Motivation
1. To improve memory efficiency of (de-)serialize partition locations to protobuf.
2. Reduce RPC messages' size.
Public Interfaces
Add new protobuf messages like the below:
protobuf definations
message PbPackedPartitionLocations { repeated int32 ids = 1; repeated int32 epoches = 2; repeated int32 workerIds = 3; repeated string workerIdsSet = 4; repeated bytes mapIdBitMap = 5; repeated int32 types = 6; repeated int32 mountPoints = 7; repeated string mountPointsSet = 8; repeated bool finalResult = 9 ; repeated string filePaths = 10; repeated int32 availableStorageTypes = 11; } message PbPackedPartitionLocationsPair { PbPackedPartitionLocations locations = 1; repeated int32 replicates = 2; } message PbPackedWorkerResource { PbPackedPartitionLocationsPair locationPairs = 1; string networkLocation = 2; }
Proposed Changes
- Add packed RPC messages to improve memory efficiency.
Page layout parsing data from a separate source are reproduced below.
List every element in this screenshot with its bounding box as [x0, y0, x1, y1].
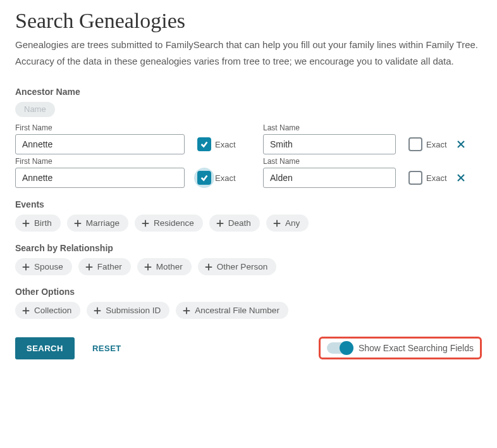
exact-label: Exact [215, 173, 236, 183]
chip-birth[interactable]: Birth [15, 215, 61, 232]
chip-residence[interactable]: Residence [135, 215, 203, 232]
reset-button[interactable]: RESET [89, 343, 125, 354]
plus-icon [144, 263, 152, 271]
plus-icon [141, 219, 150, 228]
chip-father[interactable]: Father [78, 258, 131, 275]
chip-label: Death [228, 218, 251, 228]
other-options-section-label: Other Options [15, 287, 482, 297]
first-name-label: First Name [15, 123, 185, 132]
first-name-input[interactable] [15, 134, 185, 154]
chip-label: Collection [34, 306, 71, 315]
chip-submission-id[interactable]: Submission ID [87, 302, 169, 319]
chip-label: Marriage [86, 218, 120, 228]
plus-icon [182, 306, 191, 315]
chip-any[interactable]: Any [266, 215, 309, 232]
plus-icon [73, 219, 82, 228]
exact-searching-toggle-highlight: Show Exact Searching Fields [319, 337, 482, 359]
chip-death[interactable]: Death [209, 215, 260, 232]
other-options-chip-row: CollectionSubmission IDAncestral File Nu… [15, 302, 482, 319]
name-chip: Name [15, 102, 55, 117]
close-icon [456, 139, 466, 149]
search-button[interactable]: SEARCH [15, 337, 75, 359]
events-section-label: Events [15, 199, 482, 209]
close-icon [456, 173, 466, 183]
show-exact-searching-toggle[interactable] [327, 342, 352, 354]
chip-label: Submission ID [106, 306, 161, 315]
remove-row-button[interactable] [453, 170, 469, 186]
chip-mother[interactable]: Mother [137, 258, 192, 275]
plus-icon [216, 219, 224, 228]
last-name-input[interactable] [263, 134, 396, 154]
chip-label: Ancestral File Number [195, 306, 279, 315]
first-name-exact-checkbox[interactable] [197, 171, 211, 185]
relationship-section-label: Search by Relationship [15, 243, 482, 253]
chip-label: Spouse [34, 262, 63, 271]
plus-icon [21, 306, 30, 315]
last-name-input[interactable] [263, 168, 396, 188]
chip-label: Any [285, 218, 300, 228]
ancestor-row: First Name Exact Last Name Exact [15, 123, 482, 154]
exact-label: Exact [215, 140, 236, 149]
chip-label: Other Person [217, 262, 267, 271]
page-description: Genealogies are trees submitted to Famil… [15, 37, 482, 69]
ancestor-row: First Name Exact Last Name Exact [15, 157, 482, 188]
chip-other-person[interactable]: Other Person [198, 258, 276, 275]
plus-icon [204, 263, 213, 271]
chip-label: Father [97, 262, 122, 271]
chip-spouse[interactable]: Spouse [15, 258, 72, 275]
last-name-exact-checkbox[interactable] [408, 137, 422, 151]
first-name-exact-checkbox[interactable] [197, 137, 211, 151]
last-name-label: Last Name [263, 123, 396, 132]
exact-label: Exact [426, 173, 447, 183]
chip-label: Residence [154, 218, 194, 228]
chip-marriage[interactable]: Marriage [67, 215, 128, 232]
last-name-label: Last Name [263, 157, 396, 166]
toggle-label: Show Exact Searching Fields [359, 343, 474, 353]
page-title: Search Genealogies [15, 9, 482, 33]
chip-ancestral-file-number[interactable]: Ancestral File Number [176, 302, 288, 319]
relationship-chip-row: SpouseFatherMotherOther Person [15, 258, 482, 275]
remove-row-button[interactable] [453, 136, 469, 152]
plus-icon [273, 219, 281, 228]
ancestor-section-label: Ancestor Name [15, 87, 482, 97]
chip-label: Birth [34, 218, 52, 228]
plus-icon [21, 219, 30, 228]
plus-icon [21, 263, 30, 271]
plus-icon [93, 306, 102, 315]
plus-icon [85, 263, 94, 271]
footer-row: SEARCH RESET Show Exact Searching Fields [15, 337, 482, 359]
last-name-exact-checkbox[interactable] [408, 171, 422, 185]
exact-label: Exact [426, 140, 447, 149]
chip-collection[interactable]: Collection [15, 302, 80, 319]
chip-label: Mother [156, 262, 183, 271]
toggle-knob [340, 341, 353, 355]
first-name-input[interactable] [15, 168, 185, 188]
first-name-label: First Name [15, 157, 185, 166]
events-chip-row: BirthMarriageResidenceDeathAny [15, 215, 482, 232]
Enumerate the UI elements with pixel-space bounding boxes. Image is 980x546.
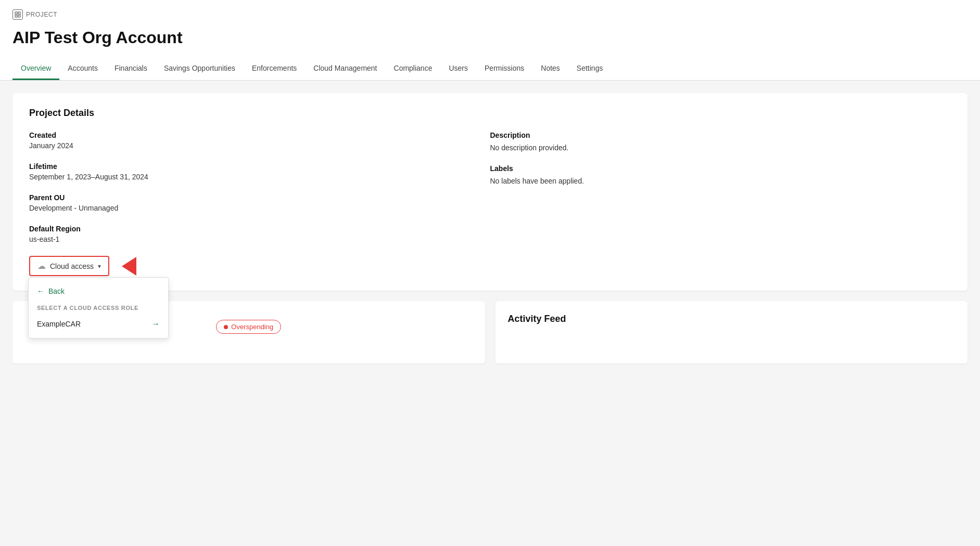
back-label: Back [48, 287, 65, 295]
svg-rect-2 [15, 15, 17, 17]
default-region-value: us-east-1 [29, 235, 469, 243]
back-arrow-icon: ← [37, 287, 44, 295]
dropdown-item-arrow-icon: → [151, 319, 160, 329]
breadcrumb: PROJECT [12, 9, 968, 20]
tab-permissions[interactable]: Permissions [476, 58, 532, 80]
overspending-dot [224, 325, 228, 329]
svg-rect-3 [18, 15, 20, 17]
tab-cloud-management[interactable]: Cloud Management [305, 58, 385, 80]
activity-feed-title: Activity Feed [508, 314, 956, 324]
dropdown-back-item[interactable]: ← Back [29, 282, 168, 301]
detail-labels: Labels No labels have been applied. [490, 164, 931, 185]
detail-created: Created January 2024 [29, 131, 469, 150]
details-grid: Created January 2024 Lifetime September … [29, 131, 951, 276]
overspending-label: Overspending [231, 323, 273, 331]
tab-users[interactable]: Users [440, 58, 476, 80]
description-value: No description provided. [490, 144, 931, 152]
activity-feed-card: Activity Feed [495, 301, 968, 363]
detail-lifetime: Lifetime September 1, 2023–August 31, 20… [29, 162, 469, 181]
nav-tabs: Overview Accounts Financials Savings Opp… [0, 58, 980, 81]
dropdown-section-label: SELECT A CLOUD ACCESS ROLE [29, 301, 168, 314]
lifetime-value: September 1, 2023–August 31, 2024 [29, 173, 469, 181]
cloud-access-label: Cloud access [50, 262, 94, 270]
details-right: Description No description provided. Lab… [490, 131, 951, 276]
created-value: January 2024 [29, 141, 469, 150]
project-icon [12, 9, 23, 20]
tab-settings[interactable]: Settings [568, 58, 612, 80]
page-title: AIP Test Org Account [12, 24, 968, 56]
parent-ou-label: Parent OU [29, 193, 469, 202]
cloud-access-row: ☁ Cloud access ▾ ← Back SELECT A CLOUD A… [29, 256, 469, 276]
detail-default-region: Default Region us-east-1 [29, 225, 469, 243]
default-region-label: Default Region [29, 225, 469, 233]
tab-savings-opportunities[interactable]: Savings Opportunities [156, 58, 244, 80]
tab-enforcements[interactable]: Enforcements [244, 58, 305, 80]
dropdown-item-label: ExampleCAR [37, 320, 81, 328]
red-arrow-annotation [122, 257, 136, 276]
cloud-icon: ☁ [37, 261, 46, 271]
tab-financials[interactable]: Financials [106, 58, 156, 80]
detail-description: Description No description provided. [490, 131, 931, 152]
lifetime-label: Lifetime [29, 162, 469, 171]
svg-rect-0 [15, 12, 17, 14]
dropdown-item-examplecar[interactable]: ExampleCAR → [29, 314, 168, 334]
chevron-down-icon: ▾ [98, 263, 101, 270]
description-label: Description [490, 131, 931, 139]
labels-label: Labels [490, 164, 931, 173]
tab-compliance[interactable]: Compliance [386, 58, 441, 80]
project-details-card: Project Details Created January 2024 Lif… [12, 93, 968, 291]
tab-accounts[interactable]: Accounts [59, 58, 106, 80]
parent-ou-value: Development - Unmanaged [29, 204, 469, 212]
red-arrow-icon [122, 257, 136, 276]
cloud-access-dropdown: ← Back SELECT A CLOUD ACCESS ROLE Exampl… [28, 277, 169, 339]
tab-overview[interactable]: Overview [12, 58, 59, 80]
top-bar: PROJECT AIP Test Org Account [0, 0, 980, 58]
dropdown-wrapper: ☁ Cloud access ▾ ← Back SELECT A CLOUD A… [29, 256, 109, 276]
labels-value: No labels have been applied. [490, 177, 931, 185]
section-title: Project Details [29, 108, 951, 119]
cloud-access-button[interactable]: ☁ Cloud access ▾ [29, 256, 109, 276]
tab-notes[interactable]: Notes [532, 58, 568, 80]
detail-parent-ou: Parent OU Development - Unmanaged [29, 193, 469, 212]
details-left: Created January 2024 Lifetime September … [29, 131, 490, 276]
created-label: Created [29, 131, 469, 139]
svg-rect-1 [18, 12, 20, 14]
main-content: Project Details Created January 2024 Lif… [0, 81, 980, 497]
overspending-badge: Overspending [216, 320, 281, 334]
breadcrumb-text: PROJECT [26, 11, 57, 18]
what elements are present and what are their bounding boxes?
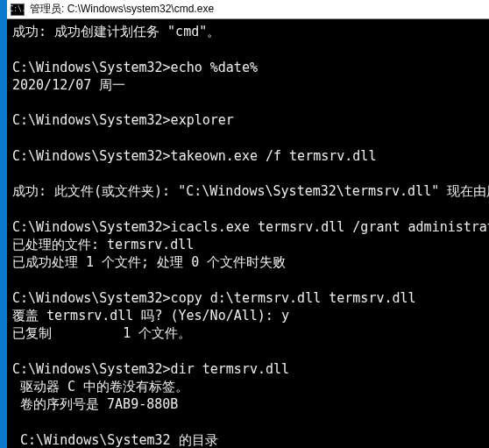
terminal-line: C:\Windows\System32>icacls.exe termsrv.d… bbox=[12, 218, 485, 236]
terminal-line: 已处理的文件: termsrv.dll bbox=[12, 236, 485, 253]
terminal-line bbox=[12, 165, 485, 182]
terminal-line bbox=[12, 94, 485, 111]
terminal-line bbox=[12, 343, 485, 360]
cmd-icon: C:\. bbox=[11, 4, 25, 16]
terminal-line: 驱动器 C 中的卷没有标签。 bbox=[12, 378, 485, 395]
terminal-line: C:\Windows\System32 的目录 bbox=[12, 431, 485, 448]
terminal-line: C:\Windows\System32>takeown.exe /f terms… bbox=[12, 147, 485, 165]
window-title: 管理员: C:\Windows\system32\cmd.exe bbox=[30, 2, 214, 17]
terminal-line: 已复制 1 个文件。 bbox=[12, 324, 485, 342]
terminal-line: 成功: 成功创建计划任务 "cmd"。 bbox=[12, 23, 485, 40]
terminal-line: C:\Windows\System32>copy d:\termsrv.dll … bbox=[12, 289, 485, 307]
terminal-line: 已成功处理 1 个文件; 处理 0 个文件时失败 bbox=[12, 253, 485, 271]
cmd-window: C:\. 管理员: C:\Windows\system32\cmd.exe 成功… bbox=[7, 0, 489, 448]
terminal-line: C:\Windows\System32>explorer bbox=[12, 111, 485, 129]
terminal-line bbox=[12, 40, 485, 58]
terminal-area[interactable]: 成功: 成功创建计划任务 "cmd"。 C:\Windows\System32>… bbox=[7, 19, 489, 448]
terminal-line bbox=[12, 414, 485, 431]
terminal-line: 成功: 此文件(或文件夹): "C:\Windows\System32\term… bbox=[12, 182, 485, 200]
terminal-line bbox=[12, 201, 485, 218]
terminal-line bbox=[12, 272, 485, 289]
terminal-line: C:\Windows\System32>dir termsrv.dll bbox=[12, 360, 485, 378]
terminal-line: 卷的序列号是 7AB9-880B bbox=[12, 395, 485, 413]
terminal-line bbox=[12, 130, 485, 147]
terminal-line: C:\Windows\System32>echo %date% bbox=[12, 59, 485, 76]
window-titlebar[interactable]: C:\. 管理员: C:\Windows\system32\cmd.exe bbox=[7, 0, 489, 19]
terminal-line: 2020/12/07 周一 bbox=[12, 76, 485, 94]
terminal-line: 覆盖 termsrv.dll 吗? (Yes/No/All): y bbox=[12, 307, 485, 324]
- Add PbPackedPartitionLocationsPair as new field in PbFileGroup, PbRegisterShuffleResponse, PbReserveSlots, PbRequestSlotsResponse.
Compatibility, Deprecation, and Migration Plan
- Old RPC messages will be kept.
- When will we remove the existing behavior?
- I think old RPC messages can be removed after one or two major releases.